(Records from a collection)
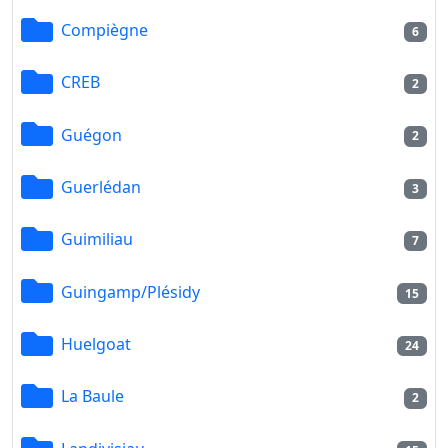
Compiègne
6
CREB
2
Guégon
2
Guerlédan
3
Guimiliau
7
Guingamp/Plésidy
15
Huelgoat
24
La Baule
2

Task instructions: Reproduce these records exactly, but not the pictures.

Exercise solution:
Compiègne
6
CREB
2
Guégon
2
Guerlédan
3
Guimiliau
7
Guingamp/Plésidy
15
Huelgoat
24
La Baule
2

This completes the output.